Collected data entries
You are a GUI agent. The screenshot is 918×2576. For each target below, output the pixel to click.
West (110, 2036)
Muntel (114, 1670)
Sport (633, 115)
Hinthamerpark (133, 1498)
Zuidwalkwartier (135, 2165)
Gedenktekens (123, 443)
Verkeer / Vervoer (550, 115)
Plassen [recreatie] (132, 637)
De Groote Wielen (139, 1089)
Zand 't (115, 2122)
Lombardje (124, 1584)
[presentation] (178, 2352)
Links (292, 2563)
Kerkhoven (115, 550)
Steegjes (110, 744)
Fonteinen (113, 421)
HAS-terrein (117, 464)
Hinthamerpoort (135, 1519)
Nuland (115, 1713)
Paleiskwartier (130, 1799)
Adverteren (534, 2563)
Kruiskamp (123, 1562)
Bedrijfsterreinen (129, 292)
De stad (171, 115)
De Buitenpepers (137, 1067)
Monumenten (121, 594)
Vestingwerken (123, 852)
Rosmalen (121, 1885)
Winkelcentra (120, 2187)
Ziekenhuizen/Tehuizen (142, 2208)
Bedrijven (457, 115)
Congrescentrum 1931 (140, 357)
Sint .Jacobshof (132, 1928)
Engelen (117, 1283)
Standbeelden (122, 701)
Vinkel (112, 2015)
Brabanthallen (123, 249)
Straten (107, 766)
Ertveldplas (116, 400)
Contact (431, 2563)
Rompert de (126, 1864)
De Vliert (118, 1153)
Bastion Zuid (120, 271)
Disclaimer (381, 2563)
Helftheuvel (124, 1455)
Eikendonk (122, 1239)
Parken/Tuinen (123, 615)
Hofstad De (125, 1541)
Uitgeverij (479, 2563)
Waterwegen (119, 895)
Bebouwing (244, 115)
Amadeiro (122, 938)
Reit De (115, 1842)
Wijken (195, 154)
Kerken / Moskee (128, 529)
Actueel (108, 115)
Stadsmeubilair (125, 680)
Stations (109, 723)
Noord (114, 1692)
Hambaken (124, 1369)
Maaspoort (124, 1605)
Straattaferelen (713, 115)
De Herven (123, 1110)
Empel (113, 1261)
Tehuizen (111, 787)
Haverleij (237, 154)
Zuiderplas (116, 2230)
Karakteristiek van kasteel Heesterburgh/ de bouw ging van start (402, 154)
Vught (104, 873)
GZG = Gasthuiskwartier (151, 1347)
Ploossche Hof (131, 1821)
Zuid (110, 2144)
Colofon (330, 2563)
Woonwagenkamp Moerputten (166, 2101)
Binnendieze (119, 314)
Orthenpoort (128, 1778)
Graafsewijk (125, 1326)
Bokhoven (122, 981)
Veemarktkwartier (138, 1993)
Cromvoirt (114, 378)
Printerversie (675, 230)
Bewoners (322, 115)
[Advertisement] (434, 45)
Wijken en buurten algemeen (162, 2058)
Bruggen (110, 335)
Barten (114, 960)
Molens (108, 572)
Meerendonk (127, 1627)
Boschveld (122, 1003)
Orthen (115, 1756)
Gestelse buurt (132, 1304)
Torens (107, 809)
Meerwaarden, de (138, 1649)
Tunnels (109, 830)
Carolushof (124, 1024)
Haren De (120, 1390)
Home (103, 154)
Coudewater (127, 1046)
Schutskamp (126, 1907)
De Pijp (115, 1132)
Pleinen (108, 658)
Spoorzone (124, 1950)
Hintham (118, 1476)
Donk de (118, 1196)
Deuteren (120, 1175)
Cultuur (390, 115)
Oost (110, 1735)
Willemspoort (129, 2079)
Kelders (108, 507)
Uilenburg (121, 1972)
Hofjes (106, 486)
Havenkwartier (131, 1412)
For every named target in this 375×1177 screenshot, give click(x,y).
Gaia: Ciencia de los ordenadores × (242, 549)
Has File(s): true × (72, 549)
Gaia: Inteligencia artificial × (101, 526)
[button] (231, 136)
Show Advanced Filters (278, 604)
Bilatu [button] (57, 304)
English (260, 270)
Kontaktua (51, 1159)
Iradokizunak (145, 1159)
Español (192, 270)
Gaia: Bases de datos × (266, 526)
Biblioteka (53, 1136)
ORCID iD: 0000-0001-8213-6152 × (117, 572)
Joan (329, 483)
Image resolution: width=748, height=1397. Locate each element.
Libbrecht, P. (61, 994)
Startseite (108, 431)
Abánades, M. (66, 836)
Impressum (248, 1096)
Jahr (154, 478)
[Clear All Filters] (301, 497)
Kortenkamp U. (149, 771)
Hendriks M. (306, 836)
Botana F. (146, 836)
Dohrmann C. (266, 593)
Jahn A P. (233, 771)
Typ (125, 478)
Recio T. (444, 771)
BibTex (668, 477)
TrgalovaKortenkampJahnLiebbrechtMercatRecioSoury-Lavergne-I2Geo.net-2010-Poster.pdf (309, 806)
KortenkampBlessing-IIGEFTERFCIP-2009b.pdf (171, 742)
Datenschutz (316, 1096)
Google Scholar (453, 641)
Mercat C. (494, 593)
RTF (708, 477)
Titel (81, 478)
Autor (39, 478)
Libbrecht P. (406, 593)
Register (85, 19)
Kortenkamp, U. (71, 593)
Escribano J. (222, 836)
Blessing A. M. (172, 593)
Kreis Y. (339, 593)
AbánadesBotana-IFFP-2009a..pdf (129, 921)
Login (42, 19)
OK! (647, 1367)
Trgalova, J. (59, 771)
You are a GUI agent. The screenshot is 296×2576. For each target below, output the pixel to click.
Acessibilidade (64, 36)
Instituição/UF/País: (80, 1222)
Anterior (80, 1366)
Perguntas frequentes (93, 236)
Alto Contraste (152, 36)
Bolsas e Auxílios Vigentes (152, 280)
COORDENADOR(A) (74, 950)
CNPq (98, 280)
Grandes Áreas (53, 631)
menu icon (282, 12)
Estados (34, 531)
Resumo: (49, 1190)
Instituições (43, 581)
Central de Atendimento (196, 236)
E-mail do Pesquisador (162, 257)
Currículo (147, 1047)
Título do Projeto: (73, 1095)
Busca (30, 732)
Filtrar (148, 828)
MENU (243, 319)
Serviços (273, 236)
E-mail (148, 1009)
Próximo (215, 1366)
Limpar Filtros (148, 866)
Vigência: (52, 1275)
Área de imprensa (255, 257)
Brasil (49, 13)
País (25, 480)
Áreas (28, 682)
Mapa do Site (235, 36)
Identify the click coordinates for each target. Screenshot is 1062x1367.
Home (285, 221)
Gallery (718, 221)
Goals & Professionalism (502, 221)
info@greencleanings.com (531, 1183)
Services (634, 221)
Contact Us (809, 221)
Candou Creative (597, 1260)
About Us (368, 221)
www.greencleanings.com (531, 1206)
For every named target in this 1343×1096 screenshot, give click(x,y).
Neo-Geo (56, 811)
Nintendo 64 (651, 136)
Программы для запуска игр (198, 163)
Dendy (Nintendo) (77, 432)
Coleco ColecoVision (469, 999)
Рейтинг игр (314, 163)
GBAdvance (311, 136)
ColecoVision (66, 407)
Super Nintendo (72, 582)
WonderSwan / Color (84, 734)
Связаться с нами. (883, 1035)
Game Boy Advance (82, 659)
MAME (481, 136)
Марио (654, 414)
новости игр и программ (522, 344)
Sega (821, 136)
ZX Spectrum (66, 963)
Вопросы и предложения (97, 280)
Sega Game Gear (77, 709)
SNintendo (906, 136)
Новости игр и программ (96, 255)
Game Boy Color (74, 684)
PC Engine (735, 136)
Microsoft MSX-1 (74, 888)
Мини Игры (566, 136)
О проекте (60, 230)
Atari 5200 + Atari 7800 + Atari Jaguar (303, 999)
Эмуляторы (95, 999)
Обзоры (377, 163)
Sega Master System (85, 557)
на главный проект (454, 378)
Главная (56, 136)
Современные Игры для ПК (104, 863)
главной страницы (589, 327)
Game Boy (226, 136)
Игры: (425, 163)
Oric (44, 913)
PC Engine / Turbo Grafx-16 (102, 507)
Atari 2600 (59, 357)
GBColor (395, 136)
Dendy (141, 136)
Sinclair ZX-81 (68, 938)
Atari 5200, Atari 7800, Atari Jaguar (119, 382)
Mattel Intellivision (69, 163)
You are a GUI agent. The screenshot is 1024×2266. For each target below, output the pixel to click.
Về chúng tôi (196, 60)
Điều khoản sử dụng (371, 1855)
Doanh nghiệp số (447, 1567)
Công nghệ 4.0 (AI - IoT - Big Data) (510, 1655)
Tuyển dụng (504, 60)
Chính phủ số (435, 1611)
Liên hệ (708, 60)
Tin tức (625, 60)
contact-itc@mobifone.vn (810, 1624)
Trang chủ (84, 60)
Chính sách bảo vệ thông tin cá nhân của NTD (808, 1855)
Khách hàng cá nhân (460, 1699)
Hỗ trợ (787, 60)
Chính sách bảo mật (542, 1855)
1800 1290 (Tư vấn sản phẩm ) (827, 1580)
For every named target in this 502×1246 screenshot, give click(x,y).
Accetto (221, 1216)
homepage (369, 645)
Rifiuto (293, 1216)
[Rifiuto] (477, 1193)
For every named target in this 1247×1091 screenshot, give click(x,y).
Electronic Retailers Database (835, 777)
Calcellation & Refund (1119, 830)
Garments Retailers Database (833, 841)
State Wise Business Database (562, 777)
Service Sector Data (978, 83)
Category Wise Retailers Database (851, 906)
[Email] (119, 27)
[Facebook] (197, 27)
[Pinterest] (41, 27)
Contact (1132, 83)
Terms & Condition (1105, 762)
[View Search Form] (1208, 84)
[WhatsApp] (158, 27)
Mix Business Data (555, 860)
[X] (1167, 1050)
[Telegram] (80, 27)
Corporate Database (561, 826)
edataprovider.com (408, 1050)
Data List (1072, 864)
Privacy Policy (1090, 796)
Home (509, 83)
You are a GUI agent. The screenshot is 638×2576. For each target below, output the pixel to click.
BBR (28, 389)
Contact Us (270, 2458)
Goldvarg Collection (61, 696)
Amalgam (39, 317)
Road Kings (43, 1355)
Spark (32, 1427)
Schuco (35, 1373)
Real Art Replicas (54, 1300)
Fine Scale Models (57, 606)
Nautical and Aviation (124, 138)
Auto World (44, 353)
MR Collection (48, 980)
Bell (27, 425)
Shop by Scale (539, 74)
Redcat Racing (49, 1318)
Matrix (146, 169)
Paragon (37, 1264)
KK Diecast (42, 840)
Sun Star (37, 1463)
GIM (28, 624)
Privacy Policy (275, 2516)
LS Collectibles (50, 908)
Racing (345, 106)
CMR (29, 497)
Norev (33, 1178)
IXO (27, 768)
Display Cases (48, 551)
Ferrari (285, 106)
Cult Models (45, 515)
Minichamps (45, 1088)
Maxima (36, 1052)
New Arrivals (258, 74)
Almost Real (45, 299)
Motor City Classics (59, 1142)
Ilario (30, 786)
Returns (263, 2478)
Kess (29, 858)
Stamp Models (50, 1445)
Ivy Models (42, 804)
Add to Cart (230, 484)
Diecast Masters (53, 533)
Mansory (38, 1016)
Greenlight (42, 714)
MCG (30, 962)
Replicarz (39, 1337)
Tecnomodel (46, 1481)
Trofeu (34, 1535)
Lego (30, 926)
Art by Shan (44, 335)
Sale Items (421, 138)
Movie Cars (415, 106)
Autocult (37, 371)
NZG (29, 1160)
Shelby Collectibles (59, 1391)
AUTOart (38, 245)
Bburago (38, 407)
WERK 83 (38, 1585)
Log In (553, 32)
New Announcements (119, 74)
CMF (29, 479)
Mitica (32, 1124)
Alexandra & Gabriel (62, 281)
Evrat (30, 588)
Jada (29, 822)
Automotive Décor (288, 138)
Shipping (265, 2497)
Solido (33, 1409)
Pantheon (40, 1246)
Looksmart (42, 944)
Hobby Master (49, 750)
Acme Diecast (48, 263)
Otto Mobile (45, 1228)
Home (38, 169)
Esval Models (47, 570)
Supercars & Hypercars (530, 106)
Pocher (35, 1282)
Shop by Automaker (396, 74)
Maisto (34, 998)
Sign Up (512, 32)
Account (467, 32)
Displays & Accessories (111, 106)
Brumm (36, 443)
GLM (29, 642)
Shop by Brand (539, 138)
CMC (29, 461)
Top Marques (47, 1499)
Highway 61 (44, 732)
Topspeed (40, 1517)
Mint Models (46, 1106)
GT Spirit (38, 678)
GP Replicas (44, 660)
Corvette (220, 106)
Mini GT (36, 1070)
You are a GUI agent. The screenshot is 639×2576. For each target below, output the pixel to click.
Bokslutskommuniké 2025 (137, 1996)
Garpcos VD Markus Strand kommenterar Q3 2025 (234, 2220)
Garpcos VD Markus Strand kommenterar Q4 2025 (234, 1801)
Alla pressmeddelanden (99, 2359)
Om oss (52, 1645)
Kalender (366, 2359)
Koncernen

**DIRECTIONS FOR THIS TASK:**
Of all the entries above, retype exactly the lines from the line with "Willemspoort (129, 2079)" to the line with "Joan (329, 483)", both included, and no others.

**WRITTEN REPLY:**
Willemspoort (129, 2079)
Kelders (108, 507)
Uilenburg (121, 1972)
Hofjes (106, 486)
Havenkwartier (131, 1412)
For every named target in this 375×1177 screenshot, give click(x,y).
Gaia: Ciencia de los ordenadores × (242, 549)
Has File(s): true × (72, 549)
Gaia: Inteligencia artificial × (101, 526)
[button] (231, 136)
Show Advanced Filters (278, 604)
Bilatu [button] (57, 304)
English (260, 270)
Kontaktua (51, 1159)
Iradokizunak (145, 1159)
Español (192, 270)
Gaia: Bases de datos × (266, 526)
Biblioteka (53, 1136)
ORCID iD: 0000-0001-8213-6152 × (117, 572)
Joan (329, 483)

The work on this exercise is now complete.